Studying phenotypic plasticity in tumor populations
Gradual population-level changes in tissues can be driven by stochastic plasticity, meaning rare stochastic transitions of single-cell phenotype. Quantifying the rates of these stochastic transitions requires time-intensive experiments, and analysis is generally confounded by simultaneous bidirectional transitions and asymmetric proliferation kinetics. To quantify cellular plasticity, we developed Transcompp (Transition Rate ANalysis of Single Cells to Observe and Measure Phenotypic Plasticity), a Markov modeling algorithm that uses optimization and resampling to compute best-fit rates and statistical intervals for stochastic cell-state transitions [Jagannathan et. al., Bioinformatics 2020 ].
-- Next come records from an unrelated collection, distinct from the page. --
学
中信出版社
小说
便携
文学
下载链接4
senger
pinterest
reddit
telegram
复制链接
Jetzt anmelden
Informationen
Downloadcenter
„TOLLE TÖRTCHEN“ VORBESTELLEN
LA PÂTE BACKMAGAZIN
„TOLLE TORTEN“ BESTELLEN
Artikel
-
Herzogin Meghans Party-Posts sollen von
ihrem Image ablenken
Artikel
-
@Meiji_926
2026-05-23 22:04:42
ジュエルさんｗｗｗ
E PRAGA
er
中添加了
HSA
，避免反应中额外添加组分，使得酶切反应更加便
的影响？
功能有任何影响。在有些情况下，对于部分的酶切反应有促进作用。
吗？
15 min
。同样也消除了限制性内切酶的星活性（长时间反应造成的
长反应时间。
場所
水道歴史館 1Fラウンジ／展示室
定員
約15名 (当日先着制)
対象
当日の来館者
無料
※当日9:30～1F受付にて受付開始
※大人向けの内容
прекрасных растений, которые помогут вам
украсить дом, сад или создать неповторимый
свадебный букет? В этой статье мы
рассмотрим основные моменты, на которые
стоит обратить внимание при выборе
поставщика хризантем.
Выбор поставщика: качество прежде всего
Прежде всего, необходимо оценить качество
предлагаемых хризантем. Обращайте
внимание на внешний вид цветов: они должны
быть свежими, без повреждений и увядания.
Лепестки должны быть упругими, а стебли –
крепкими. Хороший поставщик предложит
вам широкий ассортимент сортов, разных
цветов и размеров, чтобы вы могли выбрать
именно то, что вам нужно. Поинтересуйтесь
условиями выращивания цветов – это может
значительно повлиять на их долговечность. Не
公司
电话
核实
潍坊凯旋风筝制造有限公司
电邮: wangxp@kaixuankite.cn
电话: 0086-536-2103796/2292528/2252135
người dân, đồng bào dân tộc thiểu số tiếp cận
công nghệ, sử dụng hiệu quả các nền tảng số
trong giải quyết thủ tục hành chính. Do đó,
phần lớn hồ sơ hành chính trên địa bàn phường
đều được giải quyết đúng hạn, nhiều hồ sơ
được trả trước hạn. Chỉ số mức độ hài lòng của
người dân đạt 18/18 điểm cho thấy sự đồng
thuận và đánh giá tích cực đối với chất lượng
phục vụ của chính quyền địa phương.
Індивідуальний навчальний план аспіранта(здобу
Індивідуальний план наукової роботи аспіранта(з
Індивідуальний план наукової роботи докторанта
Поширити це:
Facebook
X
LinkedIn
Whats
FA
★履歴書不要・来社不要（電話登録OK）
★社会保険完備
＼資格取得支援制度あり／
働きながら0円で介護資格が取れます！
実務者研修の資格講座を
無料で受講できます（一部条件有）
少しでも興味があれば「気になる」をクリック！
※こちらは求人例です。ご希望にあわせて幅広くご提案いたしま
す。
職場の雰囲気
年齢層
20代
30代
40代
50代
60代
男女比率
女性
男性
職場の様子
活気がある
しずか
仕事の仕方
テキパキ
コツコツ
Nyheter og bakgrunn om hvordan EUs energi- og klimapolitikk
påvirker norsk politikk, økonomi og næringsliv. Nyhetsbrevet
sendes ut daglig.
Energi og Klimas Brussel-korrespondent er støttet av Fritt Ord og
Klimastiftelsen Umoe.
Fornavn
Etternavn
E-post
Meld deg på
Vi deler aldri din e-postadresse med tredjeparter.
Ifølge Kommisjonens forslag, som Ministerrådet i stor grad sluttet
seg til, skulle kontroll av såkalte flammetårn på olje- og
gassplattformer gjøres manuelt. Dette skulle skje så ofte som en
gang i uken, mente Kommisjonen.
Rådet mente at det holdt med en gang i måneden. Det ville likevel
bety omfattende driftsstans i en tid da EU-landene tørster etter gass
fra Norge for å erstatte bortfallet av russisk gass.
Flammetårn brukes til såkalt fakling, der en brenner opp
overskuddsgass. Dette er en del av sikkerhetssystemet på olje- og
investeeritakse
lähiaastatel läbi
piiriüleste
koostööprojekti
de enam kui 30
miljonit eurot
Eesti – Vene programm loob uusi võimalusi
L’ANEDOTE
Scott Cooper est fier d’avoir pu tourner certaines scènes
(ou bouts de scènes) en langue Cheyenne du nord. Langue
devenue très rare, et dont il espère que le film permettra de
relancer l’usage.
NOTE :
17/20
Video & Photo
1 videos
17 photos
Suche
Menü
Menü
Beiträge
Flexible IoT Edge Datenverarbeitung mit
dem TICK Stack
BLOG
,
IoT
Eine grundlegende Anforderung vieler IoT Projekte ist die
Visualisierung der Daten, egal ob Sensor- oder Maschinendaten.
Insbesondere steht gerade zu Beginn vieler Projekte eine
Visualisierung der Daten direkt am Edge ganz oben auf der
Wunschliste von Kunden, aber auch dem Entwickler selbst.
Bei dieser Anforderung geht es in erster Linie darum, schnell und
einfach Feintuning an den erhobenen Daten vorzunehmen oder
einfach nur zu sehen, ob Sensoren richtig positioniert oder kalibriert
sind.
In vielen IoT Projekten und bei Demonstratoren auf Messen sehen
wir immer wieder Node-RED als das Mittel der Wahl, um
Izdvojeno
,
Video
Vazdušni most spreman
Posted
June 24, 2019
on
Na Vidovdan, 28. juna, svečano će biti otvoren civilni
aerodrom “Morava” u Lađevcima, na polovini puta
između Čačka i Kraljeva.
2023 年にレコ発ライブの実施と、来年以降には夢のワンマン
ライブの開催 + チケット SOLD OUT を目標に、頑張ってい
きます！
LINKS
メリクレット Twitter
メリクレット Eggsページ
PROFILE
We applied Transcompp to time-series datasets in which purified subpopulations of stem-like or non-stem cancer cells were exposed to various cell culture environments, and allowed to re-equilibrate spontaneously over time. Results revealed that commonly used cell culture reagents hydrocortisone and cholera toxin shifted the cell population equilibrium toward stem-like or non-stem states, respectively, in the basal-like breast cancer cell line MCF10CA1a. In addition, applying Transcompp to patient-derived cells showed that transition rates computed from short-term experiments could predict long-term trajectories and equilibrium convergence of the cultured cell population.